The media frenzy surrounding the Paula Deen fiasco would be laughable if it didn’t point to something more disturbing. This nation's mocked alarm and indignation at Deen’s actions is insulting when the made-in-America mentality that produced Deen's mindset is the same one that is on trial in the murder of Trayvon Martin.
Let me begin my piece by stating that I choose not to use “nigger” or any of its various inventive spellings when I’m speaking. It is a personal choice out of homage to my ancestor who died so that I might live a better life. And I am irked by the usage of the N-word because the potency of the word in certain contexts is not defused by not naming it.

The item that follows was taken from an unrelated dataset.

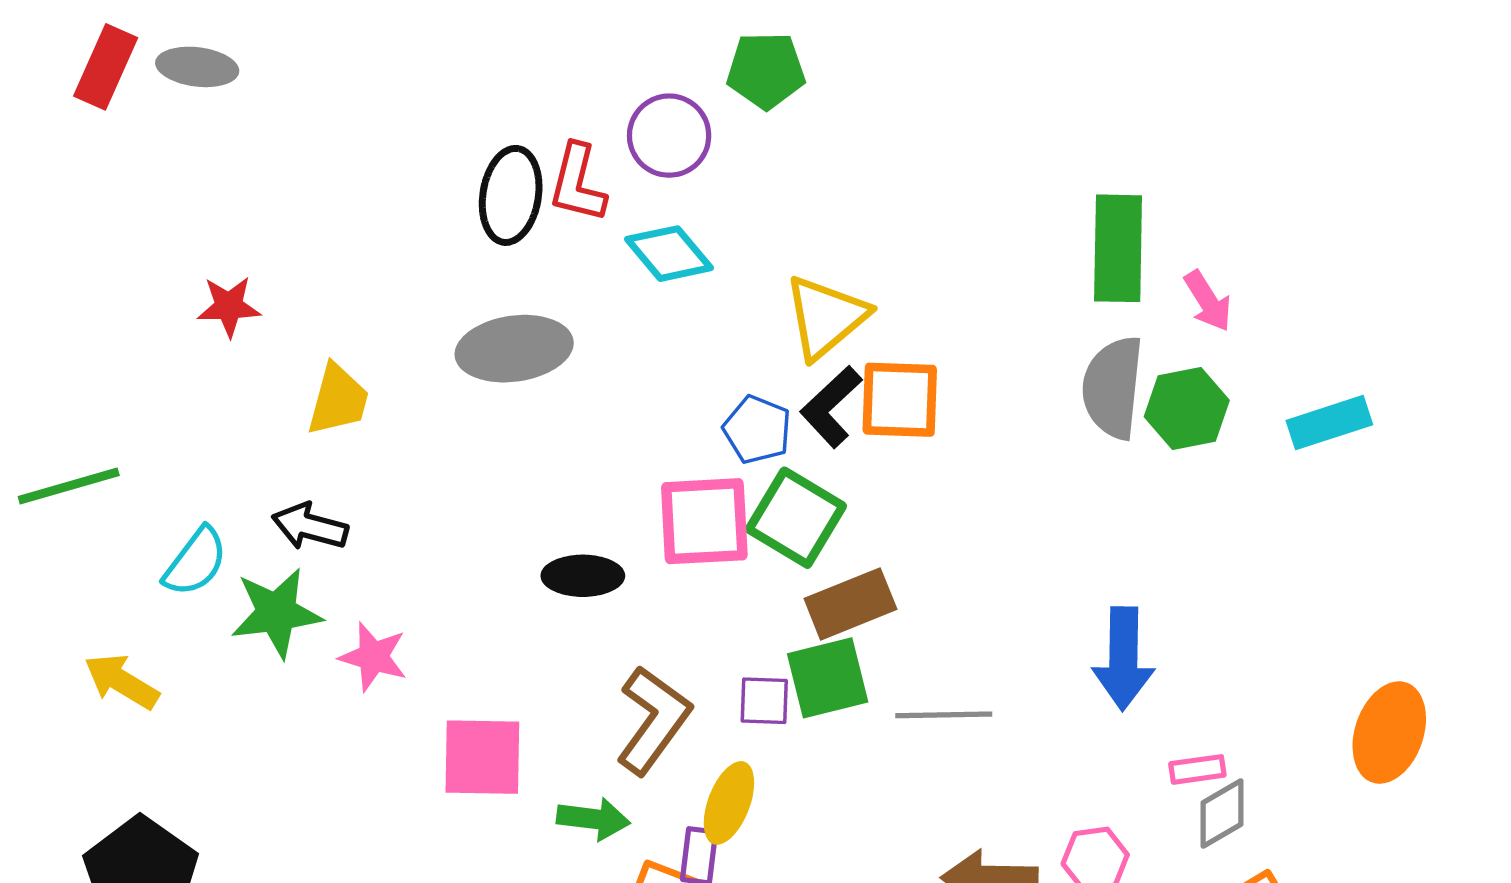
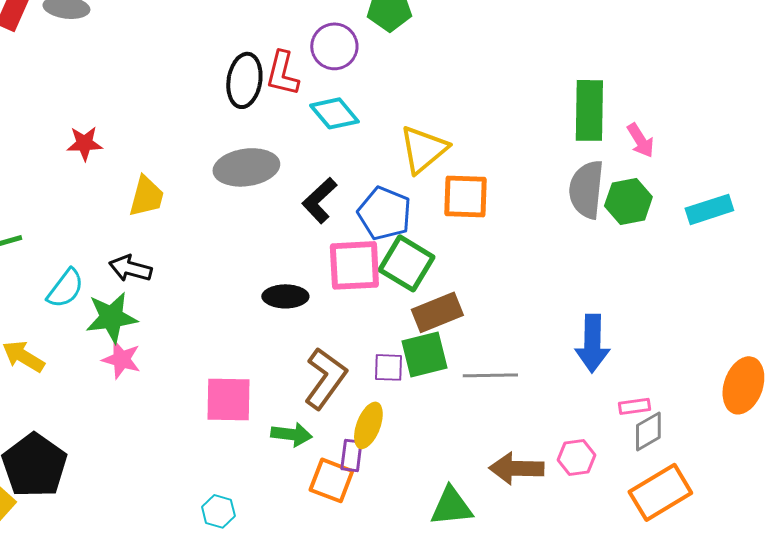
black L-shape: (831, 407) -> (319, 200), moved
blue pentagon: (757, 430) -> (384, 213), size x1.4
pink star: (373, 657) -> (121, 359), moved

So, if I refer to it, I spell it out.
Even though I don’t use it, I know plenty of people that do and it’s difficult to explain to non-Black folk (and some young Blacks) the nuisances of the word, but I can suggest two books devoted exclusively to the topic: Jabari Asim’a The N-Word: who can say it, who shouldn’t and why and Randall Kennedy’s Nigger: The Strange Career of a Troublesome Word if want to under the word in its historical context.
Nigger has always had multiple meanings in the Black community, and that is where it should have stayed, so that we do not continue to have these ridiculous conversations about its usage among non Blacks. We should have heeded our elders’ advice when they told us, “What goes on in this house, stays in this house.” But we are here AGAIN! And while we’re here, we might as well dig deeper and connect the dots between niggers, lynchings ice tea and skittles.
For an eloquently definitive essay on the different meanings of the word, I urge you to read Writer Gloria Naylor’s essay Mommy, What does ‘Nigger’Mean? Naylor explains that the people in her grandmother’s living room. . . “transformed nigger to signify the varied and complex human beings they knew themselves to be.” They “took a word that whites used to signify worthlessness and rendered it impotent.” But when the word was uttered by a white boy in her 3rd grade classroom, it took on an entirely different meaning than the one she heard in the living room.
|This is the barbecue we had last night.||My picture is to the left with the cross over it. Your son Joe.|
I’m not hopping aboard the Poor Paula train. This was more than just a racial slur. Deen and her brother were named in a lawsuit that alleged “violent, sexist and racist language.” in the work environment. It’s difficult to separate a person’s words from his actions. The man who beats his wife doesn’t call her honey or sweetheart before he strikes. She’s bitch, slut, hoe or some other derogatory term.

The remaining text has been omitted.